A Kennington 'Scholar'
This morning I crossed the road to the three Polish sisters' cafe for breakfast coffee and an egg and bacon sandwich. I took a seat up the back of the little establishment, which was empty but for an old coot sitting in the opposite corner. His great beak of a nose was dipping over the pages of The Times and his lips moved silently with the effort of reading. After a while he pulled out a pair of spectacles and held one lens up to his right eye and continued reading, methodically, every column. At last he had wrung out all of the information from the paper and he folded it in half, and in half again. Then he pulled out of his coat pocket a well-thumbed bible, grimy with use. He opened it at a random page. Next, he took an enormous magnifying glass from another pocket and began to read the tiny, inflammatory text. Many sections had been highlighted in fluorescent yellow or pink and there were little slips of bookmarking paper jutting out all through the object so that it rather resembled a dirty black and white Pangolin. He looked up from his Bronze Age fiction and caught my eye.

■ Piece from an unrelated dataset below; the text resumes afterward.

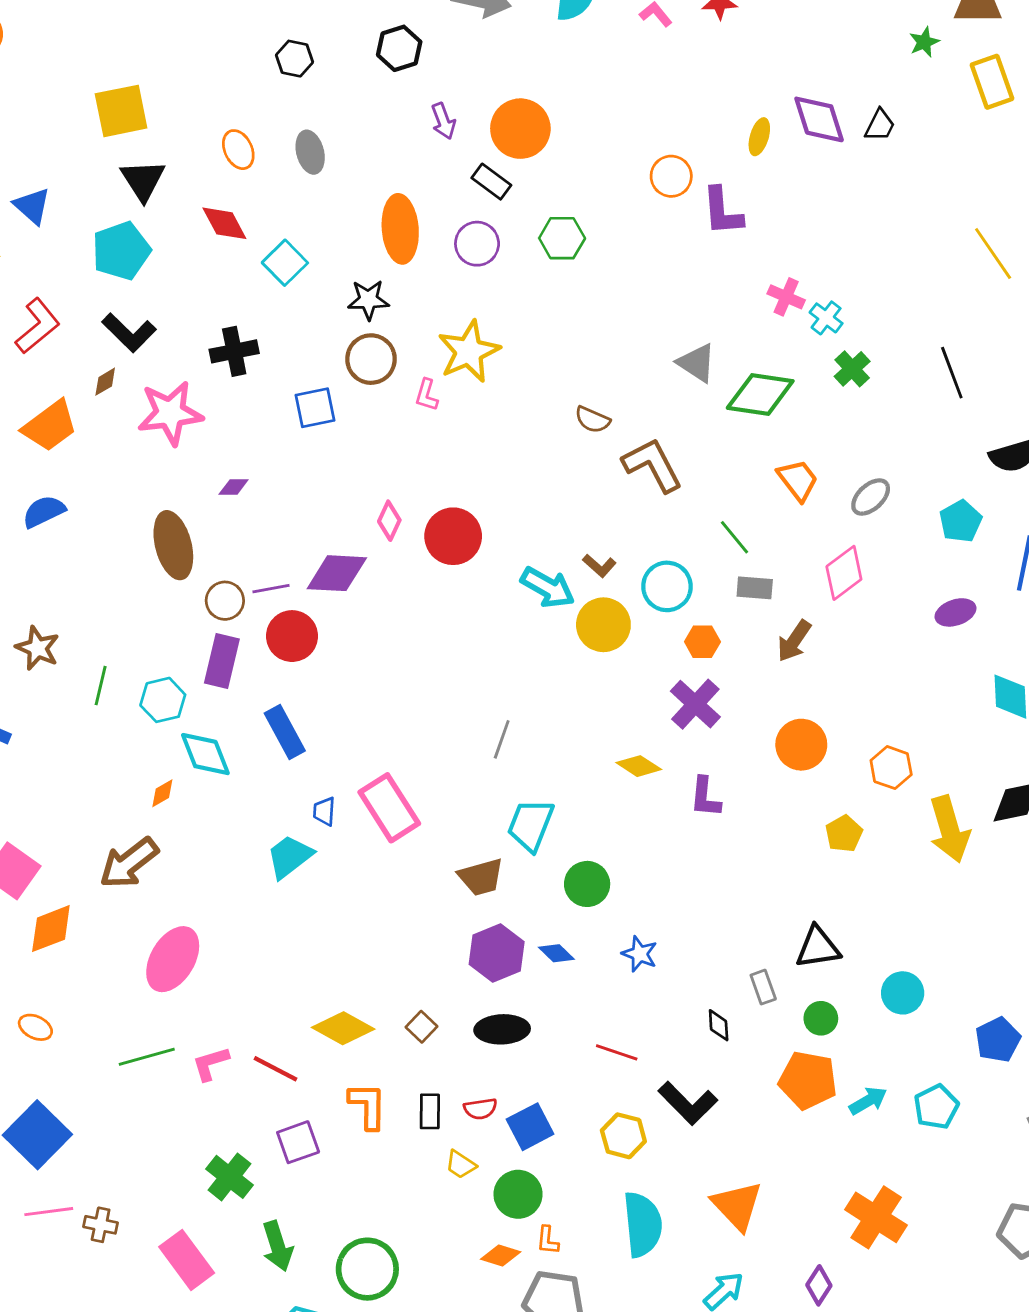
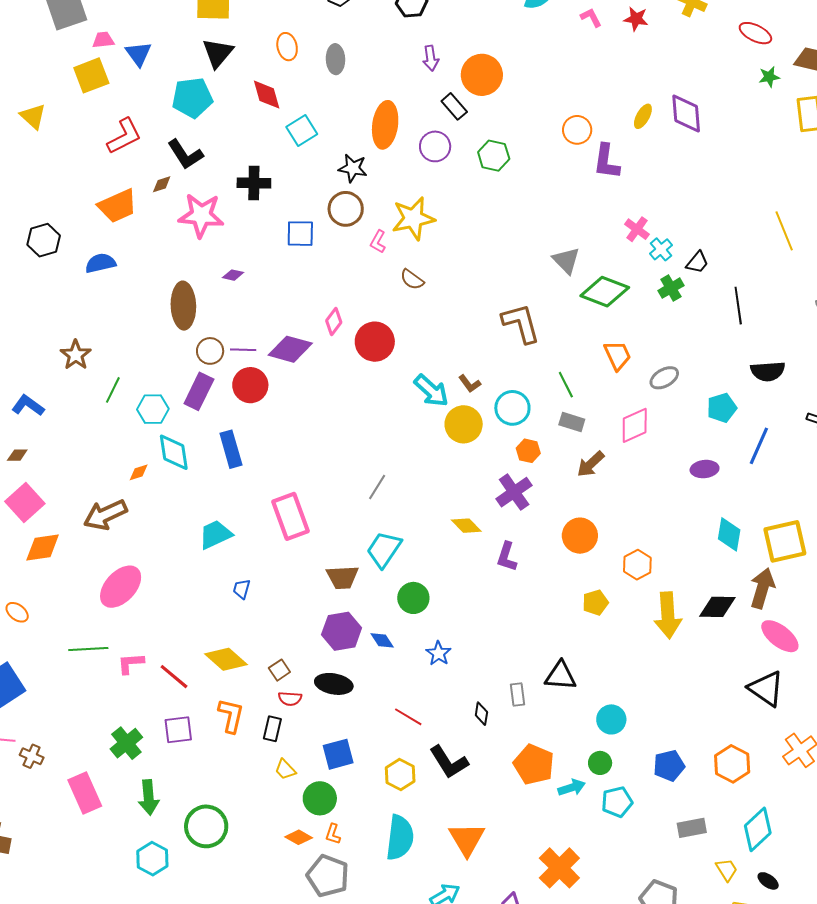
black trapezoid: (880, 125) -> (697, 262), moved
brown semicircle: (592, 420) -> (412, 279), moved
blue trapezoid: (324, 811) -> (242, 589), moved
green circle: (821, 1018) -> (600, 763), moved
red semicircle: (480, 1109) -> (290, 699), moved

"Might you have the time, sir?" he asked. I looked at my watch.
"A quarter past nine." He grunted in approval and bent his beak back to his task. My breakfast arrived and I lost track of his studies over in the corner. Suddenly he stood up and advanced towards my table.
"Do you want something to read, sir?" For an awful moment I thought he was going to offer me his little curled paper armadillo, but then I saw he was brandishing the Times instead. So I accepted it with relief and wished him a pleasant day.